→ Work to complete
In the records below, find every line with the word "vous" and copy it.
[Opening Task input section]
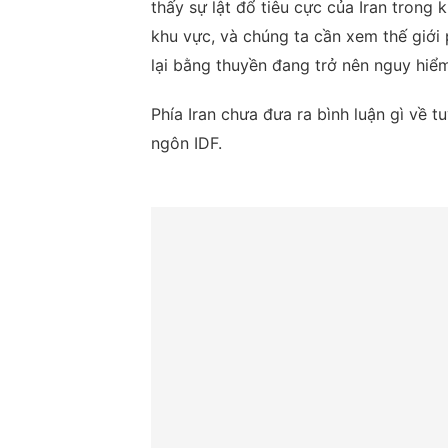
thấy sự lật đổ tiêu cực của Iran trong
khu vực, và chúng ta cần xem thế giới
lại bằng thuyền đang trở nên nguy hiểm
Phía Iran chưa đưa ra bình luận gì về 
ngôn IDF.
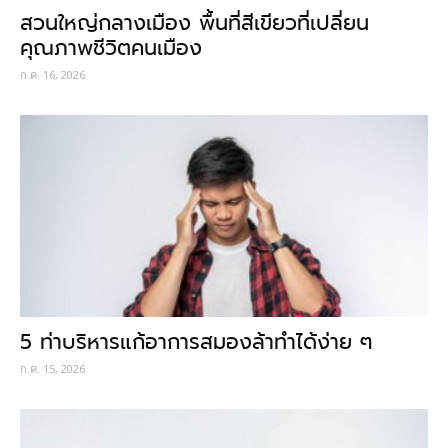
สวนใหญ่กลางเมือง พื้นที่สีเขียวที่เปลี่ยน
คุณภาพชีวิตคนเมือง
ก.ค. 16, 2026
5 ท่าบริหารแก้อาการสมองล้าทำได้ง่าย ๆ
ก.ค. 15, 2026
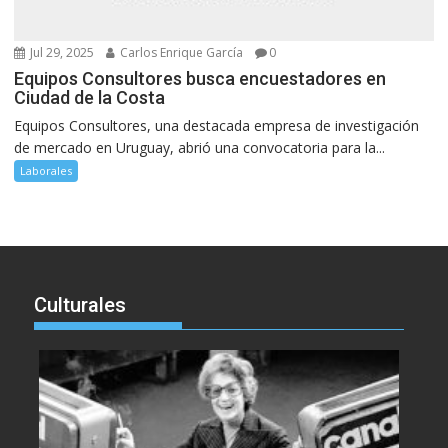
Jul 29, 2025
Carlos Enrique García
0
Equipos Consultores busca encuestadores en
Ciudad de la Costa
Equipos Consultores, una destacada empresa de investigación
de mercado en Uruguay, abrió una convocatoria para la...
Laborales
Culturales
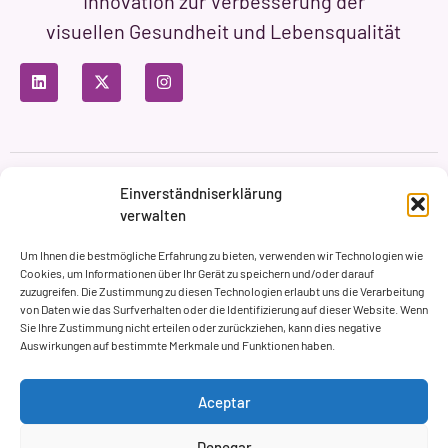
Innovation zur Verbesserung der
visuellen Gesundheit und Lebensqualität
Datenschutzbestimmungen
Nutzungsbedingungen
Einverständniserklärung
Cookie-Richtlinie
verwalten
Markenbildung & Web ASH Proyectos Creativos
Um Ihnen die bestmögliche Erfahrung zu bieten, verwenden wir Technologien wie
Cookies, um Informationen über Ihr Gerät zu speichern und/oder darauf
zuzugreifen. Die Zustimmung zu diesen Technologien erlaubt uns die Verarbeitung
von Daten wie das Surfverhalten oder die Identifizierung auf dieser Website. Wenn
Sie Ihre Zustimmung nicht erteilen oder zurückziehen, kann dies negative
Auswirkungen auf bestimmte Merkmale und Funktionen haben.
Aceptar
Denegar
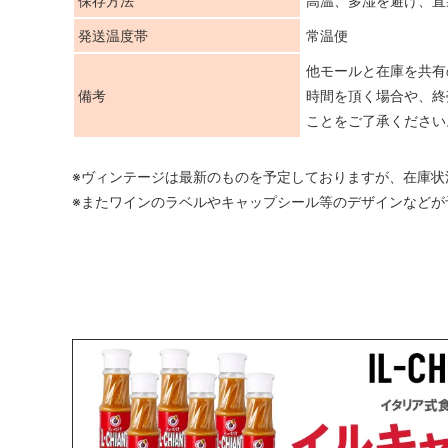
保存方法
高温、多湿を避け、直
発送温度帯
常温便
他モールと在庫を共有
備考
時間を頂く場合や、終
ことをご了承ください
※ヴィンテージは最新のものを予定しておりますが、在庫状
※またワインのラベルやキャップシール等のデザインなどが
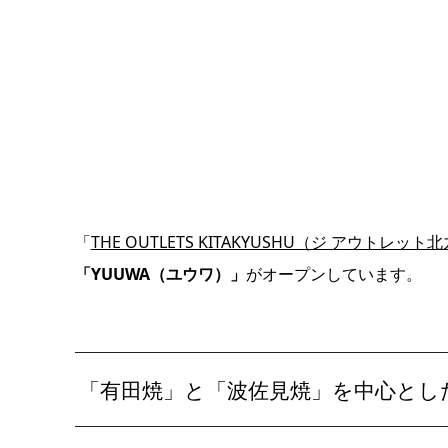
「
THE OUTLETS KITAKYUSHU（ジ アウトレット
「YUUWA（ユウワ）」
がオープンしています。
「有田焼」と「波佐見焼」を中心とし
[Closing Task input section]
[Opening Task input section]
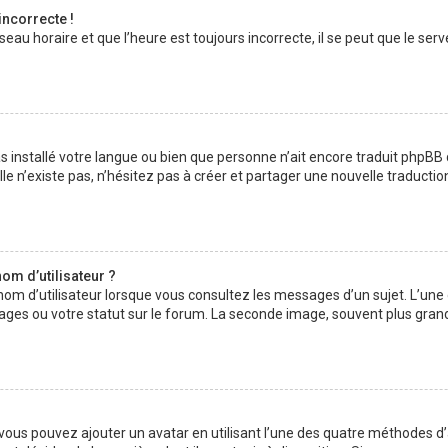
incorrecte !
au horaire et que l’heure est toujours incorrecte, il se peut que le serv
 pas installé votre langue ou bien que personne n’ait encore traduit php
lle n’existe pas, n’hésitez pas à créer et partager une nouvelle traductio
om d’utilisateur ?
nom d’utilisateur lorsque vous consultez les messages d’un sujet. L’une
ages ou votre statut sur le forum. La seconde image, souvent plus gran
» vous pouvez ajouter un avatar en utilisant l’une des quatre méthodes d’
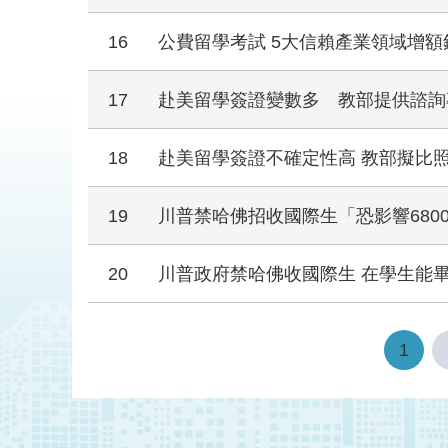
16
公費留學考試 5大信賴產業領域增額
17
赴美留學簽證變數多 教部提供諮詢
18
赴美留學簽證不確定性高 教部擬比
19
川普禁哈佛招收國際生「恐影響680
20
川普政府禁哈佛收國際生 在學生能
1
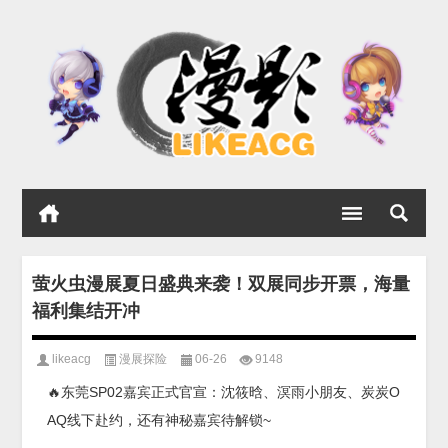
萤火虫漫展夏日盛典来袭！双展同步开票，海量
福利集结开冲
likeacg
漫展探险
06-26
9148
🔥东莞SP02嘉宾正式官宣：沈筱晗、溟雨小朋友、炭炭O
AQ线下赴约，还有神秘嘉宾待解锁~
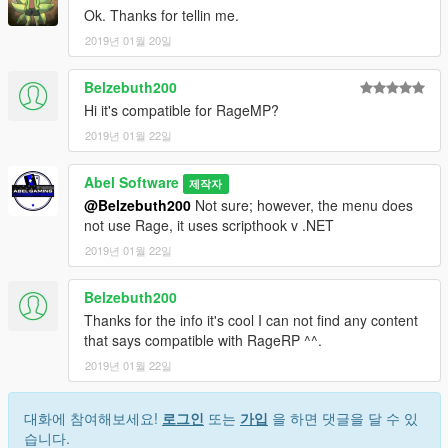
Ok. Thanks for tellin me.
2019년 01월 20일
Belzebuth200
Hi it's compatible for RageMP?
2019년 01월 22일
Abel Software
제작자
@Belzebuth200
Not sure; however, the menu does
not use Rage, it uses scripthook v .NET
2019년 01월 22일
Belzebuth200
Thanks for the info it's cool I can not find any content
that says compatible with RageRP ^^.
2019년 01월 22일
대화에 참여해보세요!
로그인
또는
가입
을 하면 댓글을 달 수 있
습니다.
[Closing Task input section]
→ Result for this exercise
nom d’utilisateur lorsque vous consultez les messages d’un sujet. L’une
» vous pouvez ajouter un avatar en utilisant l’une des quatre méthodes d’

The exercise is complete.